Mireles,30, died on his way to work Tuesday morning after a pickup hit his motorcycle near 12th Street and Missouri Avenue in Phoenix, police said.

The truck driver was cited with running a red light and driving without a license, police said.

Mireles was born in Ciudad Juarez, Mexico, and grew up in Phoenix. He had a work permit and deferred deportation through the Deferred Action for Childhood Arrivals program, or DACA.

He was a self-taught Web developer and was the “guy behind the scenes” of local and national online campaigns to stop deportations, said his wife, Ileana Salinas.

“He believed in justice,” Salinas said. “He always greeted me with a smile. We fell in love through music.”

Innovating to stop deportations

Mireles co-founded the Arizona Dream Act Coalition, which advocates for immigration reform and for access to higher education for immigrant youths. He played the guitar, wrote songs and poems, and loved riding his motorcycle, Salinas said.

In 2011, Mireles started a tech-support company, Dude Services LLC. On his website, he described himself as a lifelong learner and said he was “Ni de aquí, Ni de allá” ? in Spanish, “Neither from here, nor from there.”

His latest project involved developing a Web application to alert migrants nationwide of confirmed U.S. Immigration and Customs Enforcement raids.

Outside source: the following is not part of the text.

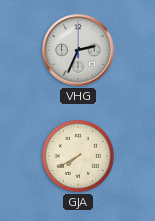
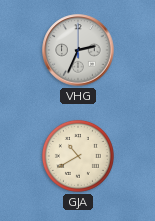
GJA: 7:40 -> 10:40
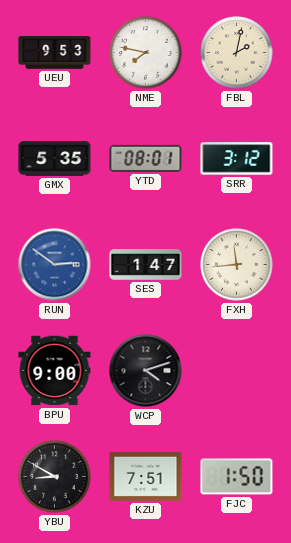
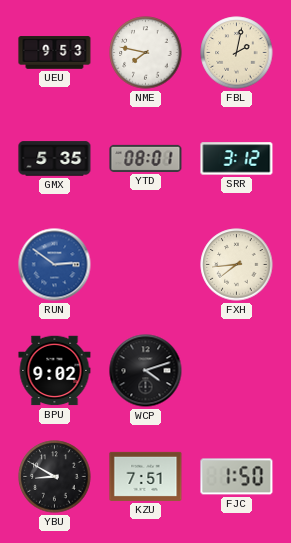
SES: 1:47 -> none
FXH: 11:44 -> 7:44
BPU: 9:00 -> 9:02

Developing a tool to prevent deportations was his dream, Salinas said.

“He knew that through his work he would only plant a seed, … but we would need to keep on fighting,” Salinas said.

Tributes on social media

In social-media posts Wednesday, dozens of leaders in the local Latino community celebrated Mireles as humble, talented, resourceful and revolutionary.

Raquel Terán, an organizer with Planned Parenthood Arizona, remembered Mireles as an uplifting guitarist whose tunes soothed protesters at immigration rallies and vigils.

Phoenix immigration attorney Daniel Rodriguez said Mireles’s love “was a candle in the shadows” and “touched many people across many border(s).”

Many ended their posts with the words, “Rest In Power.”

The GoFundMe page his family set up to cover funeral costs had raised more than $19,000 as of Wednesday evening.

Mireles also is survived by his parents, Luz Elena and Celso Mireles Sr., and his siblings, Mayra, Guadalupe and Emmanuel.